TL;DR: AI‑fuelled memory chip scarcity will raise laptop prices sharply, likely wiping out the sub‑$500 segment by 2028.

Context The cheap laptop era is ending. Manufacturers from Microsoft to Dell have already lifted prices on entry‑level models, and budget phones and consoles are following suit. The driver is not new features but a surge in component costs, especially memory chips, a phenomenon the press has dubbed “RAMageddon.”

Key Facts Memory chips power everything from smartphones to graphics cards, and they now dominate the supply chain for AI data centres. Massive AI investments have forced server farms to hoard high‑end memory, draining the global supply and curbing production capacity for years. TrendForce projects that mainstream laptops priced around $900 (£667) could see price hikes of up to 40% by 2026 because of this shortage. Apple has already raised the base price of its MacBook Air by £100 while doubling the minimum storage, a clear sign of rising component costs. Ranjit Atwal, senior director analyst at Gartner, warns that the sub‑$500 entry‑level PC segment will become non‑viable by 2028 as margins evaporate.

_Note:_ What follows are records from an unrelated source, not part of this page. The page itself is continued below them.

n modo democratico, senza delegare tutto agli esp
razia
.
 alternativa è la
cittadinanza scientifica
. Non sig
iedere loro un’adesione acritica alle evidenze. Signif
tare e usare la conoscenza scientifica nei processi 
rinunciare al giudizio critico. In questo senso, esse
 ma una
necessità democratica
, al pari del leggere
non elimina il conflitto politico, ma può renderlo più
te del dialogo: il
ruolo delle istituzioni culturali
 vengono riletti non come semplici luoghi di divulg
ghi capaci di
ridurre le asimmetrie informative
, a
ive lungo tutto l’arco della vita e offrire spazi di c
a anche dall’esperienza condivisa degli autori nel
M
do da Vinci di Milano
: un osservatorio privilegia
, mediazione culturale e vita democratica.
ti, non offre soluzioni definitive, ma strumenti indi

What It Means For consumers, the disappearance of sub‑$500 laptops means fewer affordable options for students, remote workers, and price‑sensitive buyers. With memory accounting for roughly 23% of an entry‑level laptop’s cost, manufacturers cannot absorb the price shock and must either raise base prices or drop low‑spec models. The ripple effect reaches other devices: smartphones, gaming consoles and VR headsets are all seeing modest price increases as manufacturers shift production to higher‑margin memory chips.

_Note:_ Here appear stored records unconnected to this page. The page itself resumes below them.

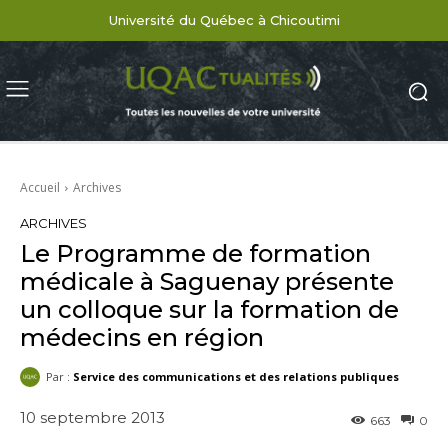
Université du Québec à Chicoutimi
Accueil
Archives
ARCHIVES
Le Programme de formation
médicale à Saguenay présente
un colloque sur la formation de
médecins en région
Par :
Service des communications et des relations publiques
10 septembre 2013
663
0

Consumers can mitigate the impact by buying now, before memory costs fully translate into retail prices, or by seeking refurbished units that avoid the steepest price jumps. Watching the rollout of new memory fabs from Samsung, SK Hynix and Micron will be crucial; most new capacity won’t be online until 2027, and SK Hynix predicts shortages persisting to 2030. The next few years will test whether supply can catch up with AI‑driven demand, and whether budget‑focused manufacturers can adapt.

What to watch next: monitor memory fab expansions and price trends for mid‑range laptops as 2026 approaches, and watch for any strategic shifts by AI‑heavy cloud providers that could ease the pressure on RAM supplies.